Orizzontescuola politica scolastica – Ddl consenso informato, Sgambato: Escludere infanzia e primaria dalleducazione al rispetto compromette prevenzione di violenza e disagio giovanile

Orizzontescuola politica scolastica – Ddl consenso informato, Sgambato: Escludere infanzia e primaria dalleducazione al rispetto compromette prevenzione di violenza e disagio giovanile

L’approvazione alla Camera del disegno di legge sul consenso informato in ambito scolastico, che subordina l’educazione sessuo-affettiva nella scuola secondaria al consenso delle famiglie ed esclude completamente infanzia e primaria, rappresenta secondo Camilla Sgambato “un grave passo indietro culturale ed educativo”.

La già parlamentare e già responsabile scuola del Partito Democratico ha sottolineato che il testo approvato in prima lettura dalla Camera con 151 voti favorevoli e 113 contrari rischia di compromettere il lavoro che il mondo della scuola porta avanti da anni per la crescita civile e il benessere degli studenti.

Sgambato afferma che l’educazione non consiste nella sola trasmissione di nozioni ma rappresenta “accompagnamento, cura, crescita” e che la scuola costituisce il primo luogo in cui i bambini imparano a convivere, a riconoscere l’altro e a dare un nome alle proprie emozioni.
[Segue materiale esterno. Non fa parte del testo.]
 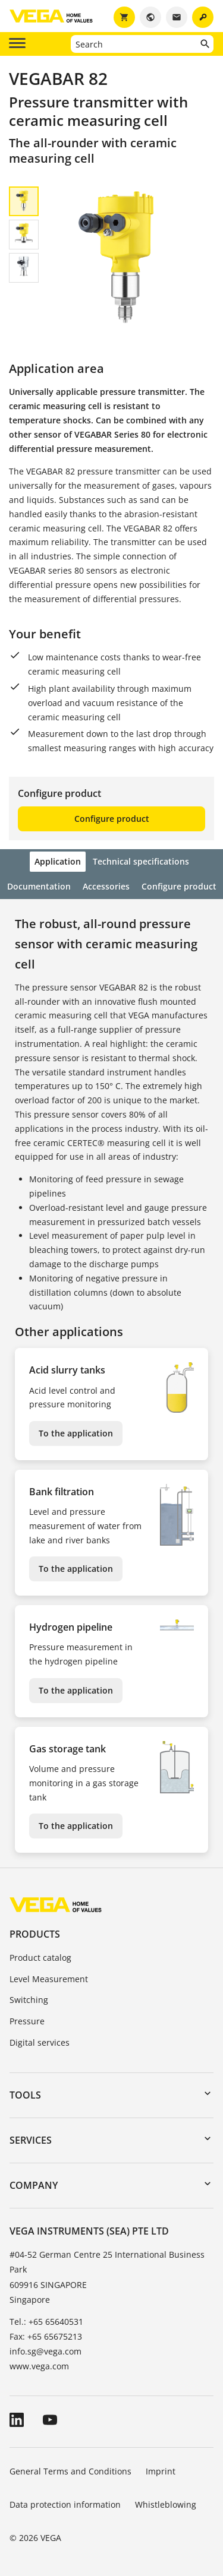 I want to click on info.sg@vega.com, so click(x=45, y=2351).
La critica si concentra sull’esclusione della scuola dell’infanzia e della primaria dall’ambito di applicazione del ddl, definita come una scelta che ignora il fatto che “la formazione dei cittadini comincia molto prima dell’adolescenza”.

Secondo l’analisi proposta, già dai 4-5 anni si possono e si devono affrontare temi come il rispetto dei confini personali, l’ascolto reciproco, la differenza tra comportamenti appropriati e non appropriati e il valore delle diversità, senza parlare esplicitamente di sessualità ma fornendo “gli anticorpi” necessari per la prevenzione del bullismo, della discriminazione e della violenza.

Il rischio di disuguaglianze educative e la funzione universalistica della scuola

La subordinazione dell’educazione affettiva nelle scuole medie e superiori al consenso dei genitori viene considerata da Sgambato come l’introduzione di “una nuova, profonda disuguaglianza educativa”, in quanto gli studenti con famiglie consapevoli e sensibili avranno accesso a percorsi di qualità mentre gli altri, spesso coloro che avrebbero più bisogno di strumenti emotivi e relazionali, ne resteranno esclusi. Il meccanismo del consenso informato, secondo questa lettura critica, rischia di negare l’educazione sentimentale proprio ai minori che ne hanno maggiore necessità, compromettendo la funzione universalistica della scuola pubblica.

Sgambato sottolinea che “i diritti educativi non possono essere a richiesta” e non possono diventare “una lotteria familiare”, richiamando il principio secondo cui la scuola pubblica deve garantire uguali possibilità di accesso alla formazione indipendentemente dal contesto familiare di provenienza.

L’emergenza culturale e il confronto con gli altri paesi europei

L’analisi proposta evidenzia che l’Italia affronta da anni “una vera emergenza culturale” caratterizzata da femminicidi, relazioni tossiche, violenza tra pari e bullismo sempre più precoce, fenomeni che richiedono “più educazione, non di meno” attraverso percorsi stabili, strutturati e continui, non interventi opzionali delegati alla buona volontà delle famiglie. Secondo Sgambato, la vera sfida culturale non consiste nel proteggere i bambini da concetti inesistenti nelle fasce 3-10 anni ma nel fornire loro strumenti per comprendere e affrontare il mondo, precisando che “educazione all’affettività non significa parlare di sessualità agli alunni più piccoli, ma insegnare loro cosa sono il corpo, i sentimenti, il rispetto, la gentilezza, l’ascolto”.

Il confronto con il panorama europeo viene utilizzato per sostenere che l’educazione alla cittadinanza, che include competenze relative all’interazione efficace e costruttiva con gli altri, costituisce parte organica dei programmi nella gran parte dei paesi avanzati. Il rapporto Eurydice 2017 sull’educazione alla cittadinanza a scuola in Europa evidenzia che tutti i paesi hanno curricoli orientati a sviluppare una serie di competenze relative all’agire in modo costruttivo e che l’educazione alla cittadinanza viene offerta fin dall’istruzione primaria in numerosi sistemi educativi europei. Sgambato conclude affermando che “correggere questo testo non è un atto ideologico, ma un gesto di responsabilità verso i nostri bambini e verso il futuro del Paese” e che l’educazione al rispetto, nelle forme appropriate a ogni età, non può diventare materia facoltativa né iniziare solo all’ingresso dell’adolescenza se si vuole davvero combattere la violenza di genere, il bullismo e le discriminazioni.